I grab Maysie and Hayley before they can disappear. Although a lot older than Ashlee and Nia were, they reminded me of them when they first came to us. Both so timid: a raised voice would send them into hiding and they’d go rigid every time you tried to hug them. But they’ve come so far and I’m ecstatic that we were able to adopt them.

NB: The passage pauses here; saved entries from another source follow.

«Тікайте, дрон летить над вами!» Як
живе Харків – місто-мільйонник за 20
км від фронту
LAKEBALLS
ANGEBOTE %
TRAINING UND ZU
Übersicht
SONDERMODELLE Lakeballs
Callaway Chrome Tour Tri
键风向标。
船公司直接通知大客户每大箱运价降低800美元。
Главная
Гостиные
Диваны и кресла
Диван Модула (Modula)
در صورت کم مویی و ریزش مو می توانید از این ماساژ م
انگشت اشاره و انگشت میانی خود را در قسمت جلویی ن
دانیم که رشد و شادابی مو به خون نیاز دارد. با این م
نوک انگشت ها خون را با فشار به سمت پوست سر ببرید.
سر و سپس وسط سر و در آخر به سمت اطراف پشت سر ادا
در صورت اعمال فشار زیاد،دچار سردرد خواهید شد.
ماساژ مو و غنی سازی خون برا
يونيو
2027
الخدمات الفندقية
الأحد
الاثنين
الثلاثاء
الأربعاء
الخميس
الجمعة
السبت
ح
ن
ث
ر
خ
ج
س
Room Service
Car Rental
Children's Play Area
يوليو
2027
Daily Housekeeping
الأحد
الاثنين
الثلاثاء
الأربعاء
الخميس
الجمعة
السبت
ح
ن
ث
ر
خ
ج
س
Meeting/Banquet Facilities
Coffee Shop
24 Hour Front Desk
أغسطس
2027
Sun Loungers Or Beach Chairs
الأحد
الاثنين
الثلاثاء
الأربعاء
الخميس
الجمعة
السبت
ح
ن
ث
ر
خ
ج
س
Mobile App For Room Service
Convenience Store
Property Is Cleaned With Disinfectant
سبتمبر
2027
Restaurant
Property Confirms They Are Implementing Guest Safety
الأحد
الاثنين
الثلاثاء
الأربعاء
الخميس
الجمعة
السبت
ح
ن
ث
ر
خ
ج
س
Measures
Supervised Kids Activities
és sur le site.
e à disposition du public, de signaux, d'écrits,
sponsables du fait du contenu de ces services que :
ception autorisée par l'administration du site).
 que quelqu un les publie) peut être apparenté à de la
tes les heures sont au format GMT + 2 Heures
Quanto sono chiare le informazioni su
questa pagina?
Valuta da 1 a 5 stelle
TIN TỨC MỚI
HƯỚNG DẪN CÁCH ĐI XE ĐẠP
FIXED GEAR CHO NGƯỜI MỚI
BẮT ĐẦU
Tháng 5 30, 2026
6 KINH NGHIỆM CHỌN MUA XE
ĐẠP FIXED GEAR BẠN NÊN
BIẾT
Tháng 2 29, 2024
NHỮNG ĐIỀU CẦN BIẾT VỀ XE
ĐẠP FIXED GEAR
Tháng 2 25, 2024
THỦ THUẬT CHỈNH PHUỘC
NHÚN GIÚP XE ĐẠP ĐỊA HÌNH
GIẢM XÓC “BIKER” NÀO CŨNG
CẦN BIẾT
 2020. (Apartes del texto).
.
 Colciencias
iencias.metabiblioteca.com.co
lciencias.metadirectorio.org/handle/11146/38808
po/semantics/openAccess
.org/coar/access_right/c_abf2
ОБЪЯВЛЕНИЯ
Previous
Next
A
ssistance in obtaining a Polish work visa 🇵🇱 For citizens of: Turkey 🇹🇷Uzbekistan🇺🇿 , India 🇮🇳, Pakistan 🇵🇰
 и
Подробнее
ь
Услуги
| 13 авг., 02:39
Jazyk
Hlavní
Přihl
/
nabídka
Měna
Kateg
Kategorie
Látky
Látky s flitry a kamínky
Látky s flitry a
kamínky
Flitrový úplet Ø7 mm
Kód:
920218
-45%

I once asked Mum if she and Dad had ever considered adopting Nia and Ashlee. She replied that they had wanted to, very much, and would have adopted Ashlee in a heartbeat if the situation with Nia hadn’t worked out. But ultimately, they knew that it was the teenagers who were more critically in need of loving, caring placements. By giving up a room to Ashlee and Nia, she wouldn’t have been able to help Dani, Emma, Nikita, Catherine, Tisha, to name but a few.

It’s been about twenty-five years since Ashlee and Nia left us, but I still look for their faces in strangers on the street and hope we might see them again one day. Occasionally I daydream about them coming back to say thank you to the woman who went out of her way to keep them together.

Hayley and Maisie look up at me expectantly.

‘Go get Nanna, would you?’ I say. ‘She’s going to miss out on cake.’

They run across the courtyard, calling her name. She comes out of the door, her dear old face lit with love as she scoops them up in her warm embrace.